▸ **REQUIRED ACTION**: Retype the data below verbatim; pictures do not belong in the copy.

▸ **DATASET EXCERPT**:
[Start of Attachment]

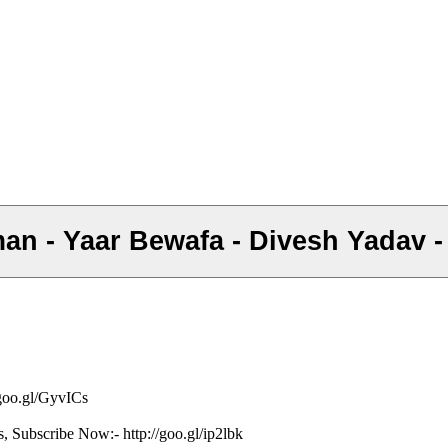
Saman - Yaar Bewafa - Divesh Yadav 
/goo.gl/GyvICs
s, Subscribe Now:- http://goo.gl/ip2lbk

[End of Attachment]

▸ **RESPONSE FOR THIS EXERCISE**:
Saman - Yaar Bewafa - Divesh Yadav 
/goo.gl/GyvICs
s, Subscribe Now:- http://goo.gl/ip2lbk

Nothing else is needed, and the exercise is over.